I meander through this memory lane today because of an email I received from him. It was a lengthy description of what happened to her in the last few weeks. I learnt of her having a stroke, of rushing her to the hospital where she told him that she loved him and that he should feed all her animals regularly even though she was in the hospital after which she slipped into a coma. When she woke up, she was totally paralyzed communicating only through batting of her eyelids. She was deteriorating fast and they had to make a decision about putting her on a feeding tube. She has always been a very shy, private person who was happy with her family and pets and I was one of his few friends that she grew close to … perhaps because she saw me as part of their first meeting. She was fiercely independent, incredibly simple, she created a home where she blended in with her animals and did not demand much from anyone else. She, who nurtured countless animals lay herself a wounded one and wanted to go the same way she would let her favourite horse go were it to be incapacitated. True to her nature, the same rule for animals had to be the rule for her. She communicated with the batting of her eyelids that she did not want to be kept alive. He held her hand as she breathed her last on her own terms. 

This incident made me think of love in a whole new way. The worse nightmare of any parent is to lose their child. And for a mother to fight to have her child die says something of the condition of the child. I thought of her parents, of him, of her siblings fighting to let her die. There are stories of people who survived her condition and lead their lives where someone has to take care of them round the clock. What is the effect on those who take care of them?  And for how long can they take care of them? If they are kept in institutions, what is the level of care that they receive?  Should they have tried for a few years and then let her go?  Should he and the mother have dedicated the rest of their lives to take care of her?  Should they have dissuaded her from her wish?  There are no right answers. And no one knows the details of agreements / arguments a couple might have within the confines of their private lives. All I know is that they both were in love for the 20 plus years and she gave an indication that she did not want to live. And they did everything they could to grant her that wish. 

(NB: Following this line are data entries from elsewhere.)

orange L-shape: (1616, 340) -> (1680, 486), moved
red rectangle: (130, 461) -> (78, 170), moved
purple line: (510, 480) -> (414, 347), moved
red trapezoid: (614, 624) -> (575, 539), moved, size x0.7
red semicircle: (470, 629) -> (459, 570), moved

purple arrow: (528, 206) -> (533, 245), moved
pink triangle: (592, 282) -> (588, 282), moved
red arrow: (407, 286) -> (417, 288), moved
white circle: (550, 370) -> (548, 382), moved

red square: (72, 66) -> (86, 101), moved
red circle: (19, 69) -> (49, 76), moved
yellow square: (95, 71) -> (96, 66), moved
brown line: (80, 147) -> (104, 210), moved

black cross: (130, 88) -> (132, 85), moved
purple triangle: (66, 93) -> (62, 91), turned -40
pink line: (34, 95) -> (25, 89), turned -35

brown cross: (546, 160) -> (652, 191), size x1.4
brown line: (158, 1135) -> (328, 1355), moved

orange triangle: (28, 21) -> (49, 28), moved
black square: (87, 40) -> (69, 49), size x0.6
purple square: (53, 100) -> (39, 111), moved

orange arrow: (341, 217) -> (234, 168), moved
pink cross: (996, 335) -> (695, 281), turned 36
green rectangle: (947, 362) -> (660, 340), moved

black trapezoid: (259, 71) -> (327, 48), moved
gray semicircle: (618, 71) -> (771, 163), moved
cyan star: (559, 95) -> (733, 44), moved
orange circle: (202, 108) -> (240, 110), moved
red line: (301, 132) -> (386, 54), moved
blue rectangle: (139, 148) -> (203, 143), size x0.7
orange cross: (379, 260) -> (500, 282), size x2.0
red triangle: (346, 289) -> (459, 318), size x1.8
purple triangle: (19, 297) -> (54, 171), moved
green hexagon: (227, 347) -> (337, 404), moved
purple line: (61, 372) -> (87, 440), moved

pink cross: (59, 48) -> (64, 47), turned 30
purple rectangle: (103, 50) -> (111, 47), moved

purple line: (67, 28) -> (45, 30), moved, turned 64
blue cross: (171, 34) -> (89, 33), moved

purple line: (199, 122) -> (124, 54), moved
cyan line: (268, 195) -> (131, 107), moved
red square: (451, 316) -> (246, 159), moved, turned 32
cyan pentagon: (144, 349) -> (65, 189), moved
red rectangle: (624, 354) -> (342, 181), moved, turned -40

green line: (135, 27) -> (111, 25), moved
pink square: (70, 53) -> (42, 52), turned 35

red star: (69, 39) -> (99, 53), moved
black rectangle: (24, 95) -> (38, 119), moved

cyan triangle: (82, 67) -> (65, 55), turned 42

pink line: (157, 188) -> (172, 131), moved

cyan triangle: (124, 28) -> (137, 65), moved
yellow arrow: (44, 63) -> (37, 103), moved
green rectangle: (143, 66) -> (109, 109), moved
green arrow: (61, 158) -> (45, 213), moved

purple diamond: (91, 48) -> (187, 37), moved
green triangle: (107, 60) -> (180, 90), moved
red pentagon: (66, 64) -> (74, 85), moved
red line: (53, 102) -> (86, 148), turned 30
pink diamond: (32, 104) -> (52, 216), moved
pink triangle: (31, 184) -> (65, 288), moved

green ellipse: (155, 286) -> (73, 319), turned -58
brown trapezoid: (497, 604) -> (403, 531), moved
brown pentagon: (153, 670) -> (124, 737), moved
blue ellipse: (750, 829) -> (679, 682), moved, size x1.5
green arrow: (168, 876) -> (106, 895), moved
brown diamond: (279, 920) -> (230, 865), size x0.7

And now, when I think of love, I also think of letting go. For most of us love is the celebration, a feeling of the living but love is also the end. As I bid farewell to her, I think of the agony that she went through in those last days. I am sure that there was some longing to live, to be with loved ones, some survival instinct working hard but her pride not to be dependent on anyone won over all that. Finally, her wish to live fully or not all won any other natural instinct. She remains in my memory as a quietly vibrant soul who built a small world around her of her family, pets and a few friends and I can still see her fingers carve horses of all sizes out of every possible material. 

Most importantly, like she did, I have to let my husband and family know what to do if I were to be a vegetable. It is not fair to toss that responsibility on them who would always feel guilty for pulling the plug but would be fulfilling my instructions if I made them clear. Death is imminent but death with dignity is the dream of every human being. As he wrote to me, he said that he did not want her to die but he wanted to save her from life worse than death. And that was the agreement in their marriage. Her last journey that started with a fall at 4:30pm on May 11th, filled with major battles with doctors, priests, medical boards, ended the way she silently communicated, at 9.02pm on May 27th. Memorial day that commemorates those who died saving their country added another veteran to the list… one who died fighting for her dignity.